--- SUPPLIED MATERIAL ---

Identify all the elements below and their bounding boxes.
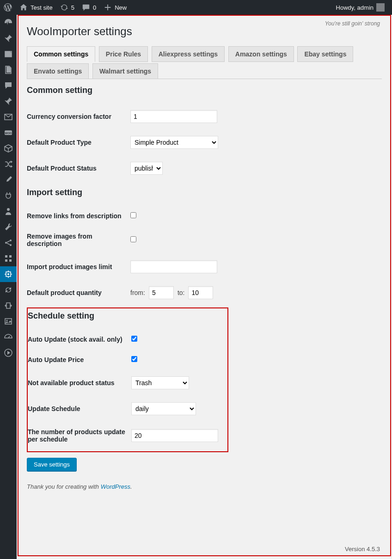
svg-point-3 (7, 208, 10, 211)
brush-icon (4, 175, 13, 184)
grid-icon (4, 254, 13, 263)
new-link[interactable]: New (100, 0, 130, 15)
label-to: to: (178, 289, 185, 296)
tab-walmart[interactable]: Walmart settings (92, 63, 158, 79)
label-auto-update: Auto Update (stock avail. only) (28, 329, 131, 350)
label-images-limit: Import product images limit (27, 254, 130, 280)
box-icon (4, 144, 13, 153)
select-na-status[interactable]: Trash (131, 376, 189, 389)
home-icon (19, 3, 28, 12)
checkbox-remove-links[interactable] (130, 212, 136, 218)
menu-item-20[interactable] (0, 313, 17, 329)
menu-item-22[interactable] (0, 345, 17, 361)
section-common: Common setting (27, 86, 382, 95)
menu-posts[interactable] (0, 31, 17, 46)
shuffle-icon (4, 160, 13, 169)
label-default-type: Default Product Type (27, 129, 130, 155)
svg-rect-10 (9, 259, 12, 262)
menu-item-21[interactable] (0, 329, 17, 345)
label-default-status: Default Product Status (27, 155, 130, 181)
menu-shuffle[interactable] (0, 156, 17, 172)
updates-link[interactable]: 5 (56, 0, 78, 15)
pin-icon (4, 34, 13, 43)
tab-aliexpress[interactable]: Aliexpress settings (152, 46, 225, 62)
menu-contact[interactable] (0, 109, 17, 125)
page-title: WooImporter settings (27, 25, 382, 38)
slider-icon (4, 301, 13, 310)
menu-wooimporter[interactable] (0, 266, 17, 282)
svg-point-15 (6, 320, 8, 321)
media-icon (4, 49, 13, 59)
tab-ebay[interactable]: Ebay settings (297, 46, 353, 62)
my-account[interactable]: Howdy, admin (332, 0, 388, 15)
comments-link[interactable]: 0 (78, 0, 100, 15)
svg-point-12 (7, 273, 9, 275)
label-currency-factor: Currency conversion factor (27, 104, 130, 129)
share-icon (4, 238, 13, 247)
select-default-type[interactable]: Simple Product (130, 136, 218, 149)
save-button[interactable]: Save settings (27, 458, 77, 471)
plug-icon (4, 191, 13, 200)
tab-price-rules[interactable]: Price Rules (99, 46, 148, 62)
label-per-schedule: The number of products update per schedu… (28, 422, 131, 449)
input-images-limit[interactable] (130, 260, 217, 273)
menu-tools[interactable] (0, 219, 17, 235)
updates-count: 5 (71, 4, 74, 11)
label-remove-images: Remove images from description (27, 226, 130, 254)
input-qty-to[interactable] (188, 286, 213, 299)
select-default-status[interactable]: publish (130, 162, 163, 175)
menu-pages[interactable] (0, 62, 17, 78)
menu-media[interactable] (0, 46, 17, 62)
checkbox-remove-images[interactable] (130, 236, 136, 242)
label-from: from: (130, 289, 145, 296)
menu-products[interactable] (0, 141, 17, 156)
wordpress-link[interactable]: WordPress (101, 483, 130, 490)
label-schedule: Update Schedule (28, 396, 131, 422)
input-currency-factor[interactable] (130, 110, 217, 123)
menu-woocommerce[interactable]: WOO (0, 125, 17, 141)
menu-users[interactable] (0, 203, 17, 219)
comments-count: 0 (93, 4, 96, 11)
svg-point-6 (10, 244, 12, 246)
admin-menu: WOO (0, 15, 17, 559)
input-qty-from[interactable] (149, 286, 174, 299)
tab-envato[interactable]: Envato settings (27, 63, 89, 79)
update-icon (60, 3, 68, 12)
menu-item-19[interactable] (0, 298, 17, 313)
svg-rect-8 (9, 255, 12, 258)
play-icon (4, 348, 13, 357)
menu-item-6[interactable] (0, 93, 17, 109)
wordpress-icon (4, 3, 12, 12)
svg-point-4 (5, 242, 7, 244)
new-label: New (115, 4, 127, 11)
svg-rect-13 (6, 303, 10, 308)
plus-icon (104, 3, 112, 12)
label-auto-price: Auto Update Price (28, 350, 131, 370)
input-per-schedule[interactable] (131, 429, 218, 442)
footer-version: Version 4.5.3 (345, 546, 380, 553)
mail-icon (4, 112, 13, 122)
menu-appearance[interactable] (0, 172, 17, 188)
menu-item-18[interactable] (0, 282, 17, 298)
menu-comments[interactable] (0, 78, 17, 93)
tab-common[interactable]: Common settings (27, 46, 95, 62)
select-schedule[interactable]: daily (131, 402, 196, 415)
site-name: Test site (31, 4, 53, 11)
checkbox-auto-price[interactable] (131, 356, 137, 362)
label-remove-links: Remove links from description (27, 206, 130, 226)
site-name-link[interactable]: Test site (16, 0, 56, 15)
wp-logo[interactable] (0, 0, 16, 15)
tab-amazon[interactable]: Amazon settings (228, 46, 294, 62)
image-icon (4, 317, 13, 326)
highlight-box-schedule: Schedule setting Auto Update (stock avai… (27, 307, 228, 452)
checkbox-auto-update[interactable] (131, 336, 137, 342)
menu-item-15[interactable] (0, 235, 17, 251)
menu-item-16[interactable] (0, 251, 17, 266)
svg-rect-7 (5, 255, 7, 258)
menu-dashboard[interactable] (0, 15, 17, 31)
section-import: Import setting (27, 188, 382, 197)
menu-plugins[interactable] (0, 188, 17, 203)
admin-bar: Test site 5 0 New Howdy, admin (0, 0, 392, 15)
howdy-text: Howdy, admin (336, 4, 374, 11)
svg-point-5 (10, 240, 12, 241)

---

YOUR GOAL: Please give the material above again in full, with no pictures in your version.

ANSWER FOR THE TASK:
Identify all the elements below and their bounding boxes.
svg-point-3 (7, 208, 10, 211)
brush-icon (4, 175, 13, 184)
grid-icon (4, 254, 13, 263)
new-link[interactable]: New (100, 0, 130, 15)
label-to: to: (178, 289, 185, 296)
tab-walmart[interactable]: Walmart settings (92, 63, 158, 79)
label-auto-update: Auto Update (stock avail. only) (28, 329, 131, 350)
label-images-limit: Import product images limit (27, 254, 130, 280)
box-icon (4, 144, 13, 153)
select-na-status[interactable]: Trash (131, 376, 189, 389)
home-icon (19, 3, 28, 12)
checkbox-remove-links[interactable] (130, 212, 136, 218)
menu-item-20[interactable] (0, 313, 17, 329)
menu-item-22[interactable] (0, 345, 17, 361)
section-common: Common setting (27, 86, 382, 95)
menu-posts[interactable] (0, 31, 17, 46)
shuffle-icon (4, 160, 13, 169)
label-default-type: Default Product Type (27, 129, 130, 155)
svg-rect-10 (9, 259, 12, 262)
menu-item-21[interactable] (0, 329, 17, 345)
label-default-status: Default Product Status (27, 155, 130, 181)
menu-shuffle[interactable] (0, 156, 17, 172)
updates-link[interactable]: 5 (56, 0, 78, 15)
pin-icon (4, 34, 13, 43)
tab-aliexpress[interactable]: Aliexpress settings (152, 46, 225, 62)
menu-contact[interactable] (0, 109, 17, 125)
page-title: WooImporter settings (27, 25, 382, 38)
slider-icon (4, 301, 13, 310)
menu-wooimporter[interactable] (0, 266, 17, 282)
svg-point-15 (6, 320, 8, 321)
media-icon (4, 49, 13, 59)
tab-ebay[interactable]: Ebay settings (297, 46, 353, 62)
my-account[interactable]: Howdy, admin (332, 0, 388, 15)
comments-link[interactable]: 0 (78, 0, 100, 15)
svg-point-12 (7, 273, 9, 275)
label-currency-factor: Currency conversion factor (27, 104, 130, 129)
share-icon (4, 238, 13, 247)
select-default-type[interactable]: Simple Product (130, 136, 218, 149)
save-button[interactable]: Save settings (27, 458, 77, 471)
plug-icon (4, 191, 13, 200)
tab-price-rules[interactable]: Price Rules (99, 46, 148, 62)
label-per-schedule: The number of products update per schedu… (28, 422, 131, 449)
input-images-limit[interactable] (130, 260, 217, 273)
menu-tools[interactable] (0, 219, 17, 235)
updates-count: 5 (71, 4, 74, 11)
label-remove-images: Remove images from description (27, 226, 130, 254)
input-qty-to[interactable] (188, 286, 213, 299)
select-default-status[interactable]: publish (130, 162, 163, 175)
menu-pages[interactable] (0, 62, 17, 78)
menu-media[interactable] (0, 46, 17, 62)
checkbox-remove-images[interactable] (130, 236, 136, 242)
label-from: from: (130, 289, 145, 296)
menu-products[interactable] (0, 141, 17, 156)
wordpress-link[interactable]: WordPress (101, 483, 130, 490)
label-schedule: Update Schedule (28, 396, 131, 422)
input-currency-factor[interactable] (130, 110, 217, 123)
menu-woocommerce[interactable]: WOO (0, 125, 17, 141)
menu-users[interactable] (0, 203, 17, 219)
comments-count: 0 (93, 4, 96, 11)
svg-point-6 (10, 244, 12, 246)
admin-menu: WOO (0, 15, 17, 559)
input-qty-from[interactable] (149, 286, 174, 299)
tab-envato[interactable]: Envato settings (27, 63, 89, 79)
update-icon (60, 3, 68, 12)
menu-item-19[interactable] (0, 298, 17, 313)
svg-rect-8 (9, 255, 12, 258)
play-icon (4, 348, 13, 357)
menu-item-6[interactable] (0, 93, 17, 109)
wordpress-icon (4, 3, 12, 12)
svg-point-4 (5, 242, 7, 244)
new-label: New (115, 4, 127, 11)
svg-rect-13 (6, 303, 10, 308)
plus-icon (104, 3, 112, 12)
label-auto-price: Auto Update Price (28, 350, 131, 370)
input-per-schedule[interactable] (131, 429, 218, 442)
footer-version: Version 4.5.3 (345, 546, 380, 553)
mail-icon (4, 112, 13, 122)
menu-appearance[interactable] (0, 172, 17, 188)
menu-item-18[interactable] (0, 282, 17, 298)
menu-comments[interactable] (0, 78, 17, 93)
tab-common[interactable]: Common settings (27, 46, 95, 62)
select-schedule[interactable]: daily (131, 402, 196, 415)
site-name: Test site (31, 4, 53, 11)
checkbox-auto-price[interactable] (131, 356, 137, 362)
label-remove-links: Remove links from description (27, 206, 130, 226)
site-name-link[interactable]: Test site (16, 0, 56, 15)
wp-logo[interactable] (0, 0, 16, 15)
tab-amazon[interactable]: Amazon settings (228, 46, 294, 62)
image-icon (4, 317, 13, 326)
highlight-box-schedule: Schedule setting Auto Update (stock avai… (27, 307, 228, 452)
checkbox-auto-update[interactable] (131, 336, 137, 342)
menu-item-15[interactable] (0, 235, 17, 251)
menu-item-16[interactable] (0, 251, 17, 266)
svg-rect-7 (5, 255, 7, 258)
menu-dashboard[interactable] (0, 15, 17, 31)
section-import: Import setting (27, 188, 382, 197)
menu-plugins[interactable] (0, 188, 17, 203)
admin-bar: Test site 5 0 New Howdy, admin (0, 0, 392, 15)
howdy-text: Howdy, admin (336, 4, 374, 11)
svg-point-5 (10, 240, 12, 241)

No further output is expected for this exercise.